Même sur ses terres par-delà les mirifiques montagnes sans nom, dans sa baroque tour par-delà les évanescents nuages d’acier sur lesquels les reflets lunaires sculptent de parfaites rêveries, même dans le donjon des Songes où les escaliers en colimaçon sont taillés dans les parfumés os de cyclopes fumeurs d’opium, même dans sa bibliothèque où s’entassent myriades de volumes de poésies, de gravures bizarres, d’objets exotiques, de crânes sinistres, d’instruments de musique modulant des sons par-delà les sons, même bercé par les volutes d’encens sacrés, il soupirait, las, se remémorant le temps béni où les morsures de serpents à œil d’onyx lui suffisaient à sourire, les époques pures où les souvenirs de l’inconnu le faisaient voyager dans des vies fantasmées se confondant avec son passé effectif, le temps où l’humidité empoisonnée de son fiel distillait de capiteuses humeurs d’absinthe et de jusquiame animant tout lieu d’une perfection éthérée, ces temps dont il ne retrouvait plus les chemins désormais barrés de coulées de laves incandescentes.
Désormais arrivé aux confins d’un hédonisme d’esthète étranger au monde, il ne prenait plaisir qu’à la destruction mélancolique, à la déconstruction de tous les vaisseaux imaginaires qu’il avait empruntés pour continuer son périple solitaire absurde. Non qu’il regrettât d’avoir préféré cette voie plutôt qu’une autre plus conventionnelle et plus prosaïque, mais qu’il maudissait le fardeau de la liberté et de l’espoir, l’esclavage de cette plume barbelée avec laquelle on écrit son destin, la souillure de cette encre dont on use pour noircir les anodines pages de son existence.

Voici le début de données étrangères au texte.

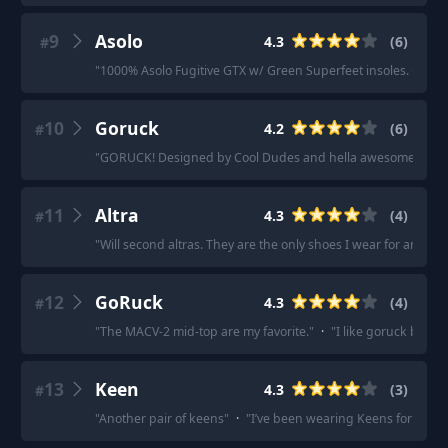
9
Asolo
4.3
(
6
)
#
"
1000% Asolo Fugitive GTX w/ Green Superfeet insoles. God Ti
10
Goruck
4.2
(
6
)
#
"
GORUCK! Designed by Cool Dudes and hella awesome.
"
·
"
11
Altra
4.3
(
4
)
#
"
Will second altras. They are the only shoes I wear for any occ
12
GoRuck
4.3
(
4
)
#
"
The MACV-2 mid-top are my favorite.
"
·
"
I like goruck ballist
13
Keen
4.3
(
3
)
#
"
Another pair of keens
"
·
"
I’ve been wearing Keens for a long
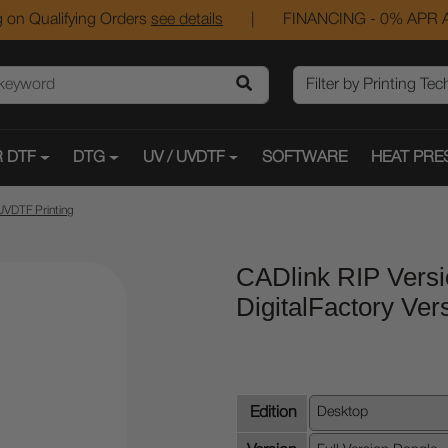
 on Qualifying Orders
see details
|
FINANCING - 0% APR A
 DTF
DTG
UV / UVDTF
SOFTWARE
HEAT PRE
UVDTF Printing
CADlink RIP Versi
DigitalFactory Ver
Edition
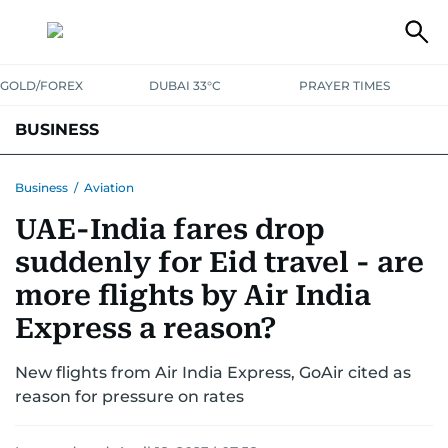
GOLD/FOREX
DUBAI 33°C
PRAYER TIMES
BUSINESS
BANKING & INSURANCE
AVIATION
PROPERTY
TAX NEWS
Business
/
Aviation
UAE-India fares drop
CORPORATE TAX
ANALYSIS
TRAVEL & TOURISM
MARKETS
suddenly for Eid travel - are
RETAIL
CORPORATE NEWS
TECH
AUTO
more flights by Air India
Express a reason?
New flights from Air India Express, GoAir cited as
reason for pressure on rates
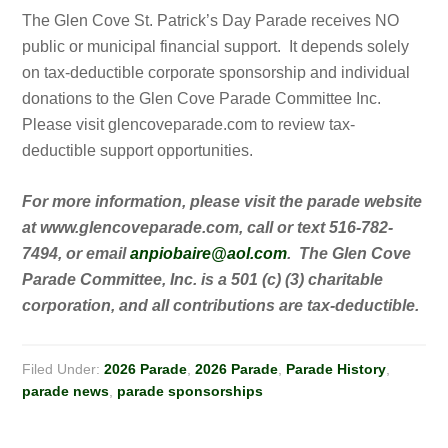
The Glen Cove St. Patrick’s Day Parade receives NO
public or municipal financial support. It depends solely
on tax-deductible corporate sponsorship and individual
donations to the Glen Cove Parade Committee Inc.
Please visit glencoveparade.com to review tax-
deductible support opportunities.
For more information, please visit the parade website
at www.glencoveparade.com, call or text 516-782-
7494, or email
anpiobaire@aol.com
. The Glen Cove
Parade Committee, Inc. is a 501 (c) (3) charitable
corporation, and all contributions are tax-deductible.
Filed Under:
2026 Parade
,
2026 Parade
,
Parade History
,
parade news
,
parade sponsorships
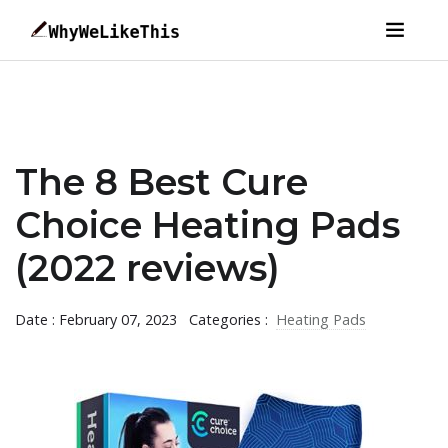
The 8 Best Cure
Choice Heating Pads
(2022 reviews)
Date : February 07, 2023
Categories :
Heating Pads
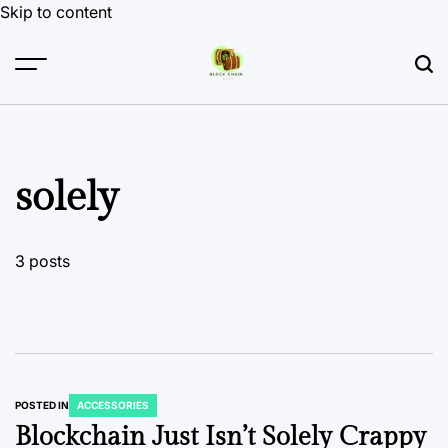
Skip to content
solely
3 posts
POSTED IN
ACCESSORIES
Blockchain Just Isn’t Solely Crappy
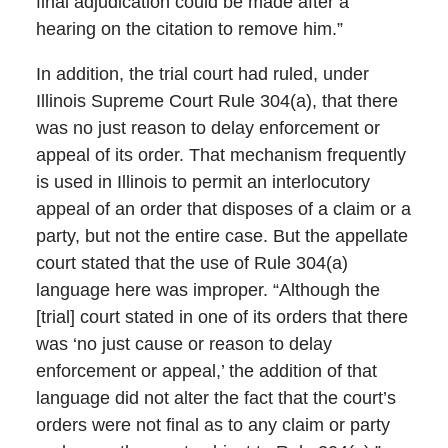
final adjudication could be made after a
hearing on the citation to remove him.”
In addition, the trial court had ruled, under
Illinois Supreme Court Rule 304(a), that there
was no just reason to delay enforcement or
appeal of its order. That mechanism frequently
is used in Illinois to permit an interlocutory
appeal of an order that disposes of a claim or a
party, but not the entire case. But the appellate
court stated that the use of Rule 304(a)
language here was improper. “Although the
[trial] court stated in one of its orders that there
was ‘no just cause or reason to delay
enforcement or appeal,’ the addition of that
language did not alter the fact that the court’s
orders were not final as to any claim or party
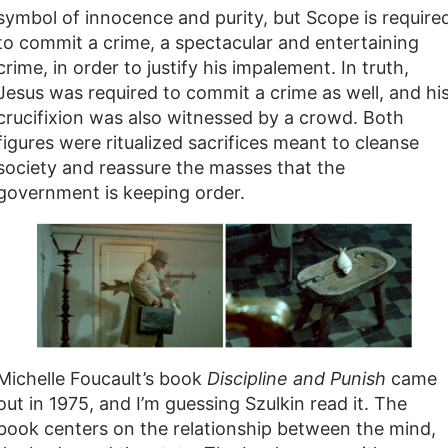
symbol of innocence and purity, but Scope is require
to commit a crime, a spectacular and entertaining
crime, in order to justify his impalement. In truth,
Jesus was required to commit a crime as well, and hi
crucifixion was also witnessed by a crowd. Both
figures were ritualized sacrifices meant to cleanse
society and reassure the masses that the
government is keeping order.
Michelle Foucault’s book
Discipline and Punish
came
out in 1975, and I’m guessing Szulkin read it. The
book centers on the relationship between the mind,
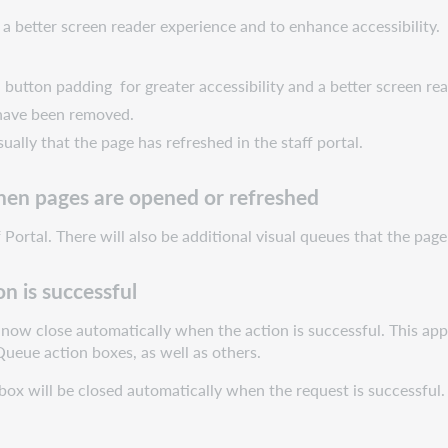
 better screen reader experience and to enhance accessibility. 
 button padding for greater accessibility and a better screen re
 have been removed.
sually that the page has refreshed in the staff portal.
hen pages are opened or refreshed
Portal. There will also be additional visual queues that the page 
n is successful
now close automatically when the action is successful. This app
ueue action boxes, as well as others.
box will be closed automatically when the request is successful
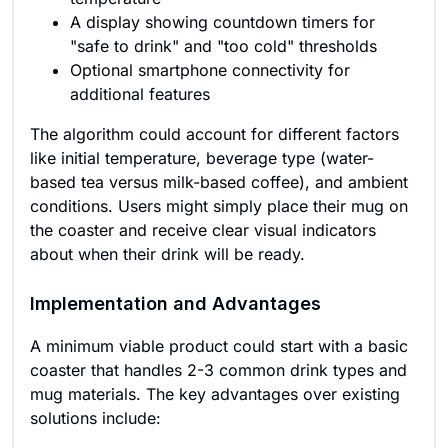
A display showing countdown timers for
"safe to drink" and "too cold" thresholds
Optional smartphone connectivity for
additional features
The algorithm could account for different factors
like initial temperature, beverage type (water-
based tea versus milk-based coffee), and ambient
conditions. Users might simply place their mug on
the coaster and receive clear visual indicators
about when their drink will be ready.
Implementation and Advantages
A minimum viable product could start with a basic
coaster that handles 2-3 common drink types and
mug materials. The key advantages over existing
solutions include:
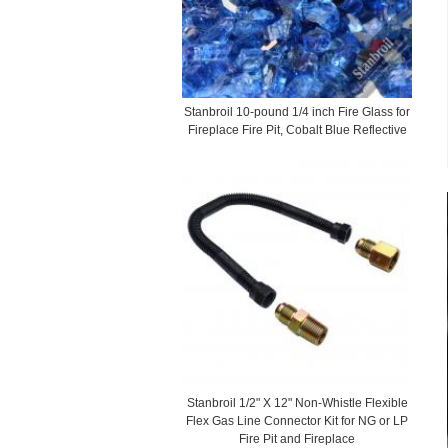
Stanbroil 10-pound 1/4 inch Fire Glass for
Fireplace Fire Pit, Cobalt Blue Reflective
Stanbroil 1/2" X 12" Non-Whistle Flexible
Flex Gas Line Connector Kit for NG or LP
Fire Pit and Fireplace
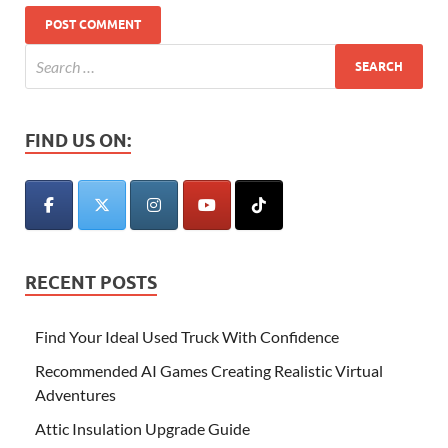
FIND US ON:
RECENT POSTS
Find Your Ideal Used Truck With Confidence
Recommended AI Games Creating Realistic Virtual
Adventures
Attic Insulation Upgrade Guide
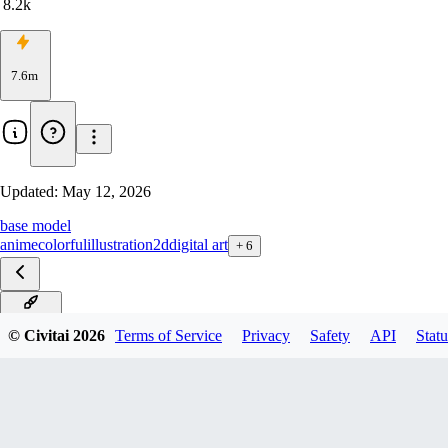
8.2k
7.6m
Updated:
May 12, 2026
base model
anime
colorful
illustration
2d
digital art
+
6
IL v19.0
© Civitai
2026
Terms of Service
Privacy
Safety
API
Statu
IL v18.0
IL V17.0
IL v16.0
IL v15.0
IL v14.0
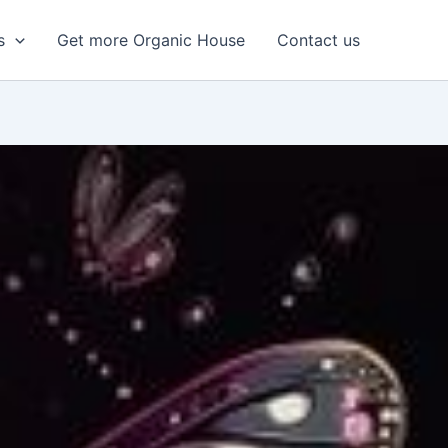
s
Get more Organic House
Contact us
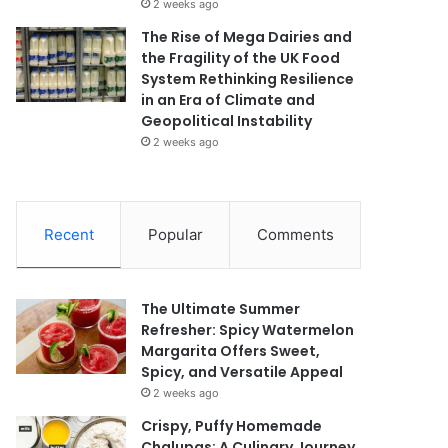
2 weeks ago
The Rise of Mega Dairies and
the Fragility of the UK Food
System Rethinking Resilience
in an Era of Climate and
Geopolitical Instability
2 weeks ago
Recent
Popular
Comments
The Ultimate Summer
Refresher: Spicy Watermelon
Margarita Offers Sweet,
Spicy, and Versatile Appeal
2 weeks ago
Crispy, Puffy Homemade
Chalupas: A Culinary Journey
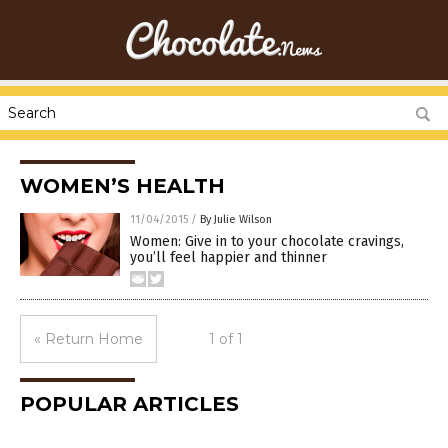
WOMEN’S HEALTH
11/04/2015
/
By Julie Wilson
Women: Give in to your chocolate cravings,
you’ll feel happier and thinner
« Return Home
1 of 1
POPULAR ARTICLES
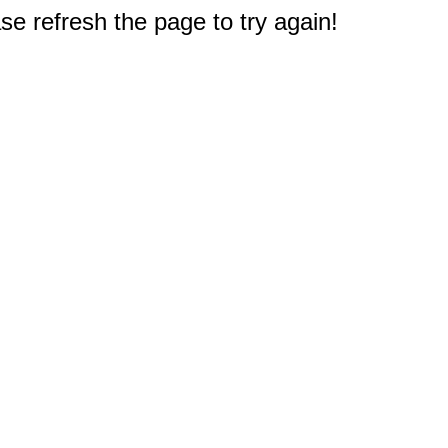
e refresh the page to try again!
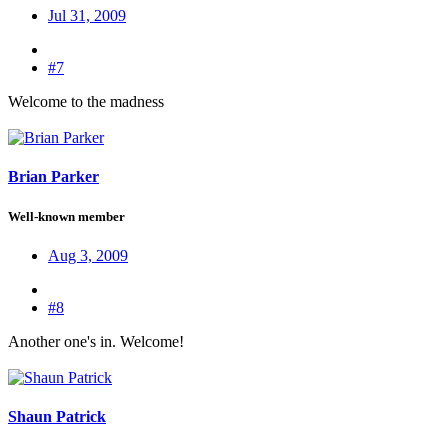
Jul 31, 2009
#7
Welcome to the madness
Brian Parker
Well-known member
Aug 3, 2009
#8
Another one's in. Welcome!
Shaun Patrick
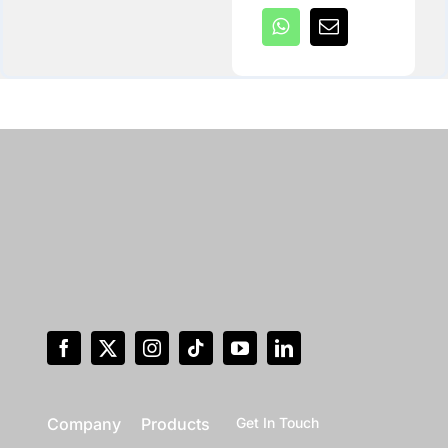
Company
Products
Get In Touch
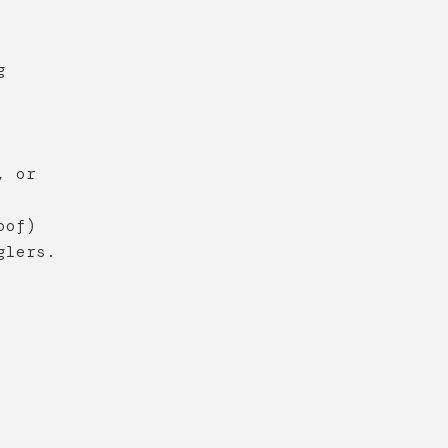
g
, or
oof)
glers.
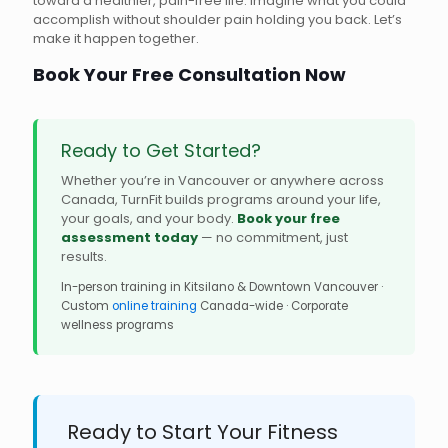
toward a healthier, pain-free life. Imagine what you could
accomplish without shoulder pain holding you back. Let’s
make it happen together.
Book Your Free Consultation Now
Ready to Get Started?
Whether you’re in Vancouver or anywhere across
Canada, TurnFit builds programs around your life,
your goals, and your body.
Book your free
assessment today
— no commitment, just
results.
In-person training in Kitsilano & Downtown Vancouver ·
Custom
online training
Canada-wide · Corporate
wellness programs
Ready to Start Your Fitness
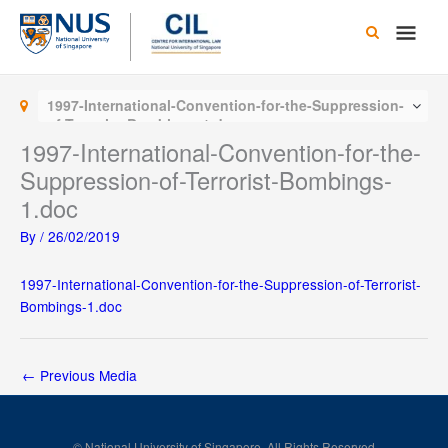
Skip
Main
to
content
Men
1997-International-Convention-for-the-Suppression-
of-Terrorist-Bombings-1.doc
1997-International-Convention-for-the-
Suppression-of-Terrorist-Bombings-
1.doc
By
/
26/02/2019
1997-International-Convention-for-the-Suppression-of-Terrorist-
Bombings-1.doc
←
Previous Media
© National University of Singapore. All Rights Reserved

De sa terrasse il contempla les fresques nuageuses sur lesquelles dansaient les flaques d’airain, dans lesquelles puisaient quelques spectres sculpteurs d’inspirations, les cimes sur lesquelles parfois allaient mourir quelque ascète pour effacer son incarnation en toisant méprisamment la face terrestre de la vie, l’horizon enflammé par un crépuscule jamais assez incendiaire, et les étoiles qui, de l’autre côté du firmament, commençaient à trahir la discrétion de leurs bien insignifiants ballets cosmiques.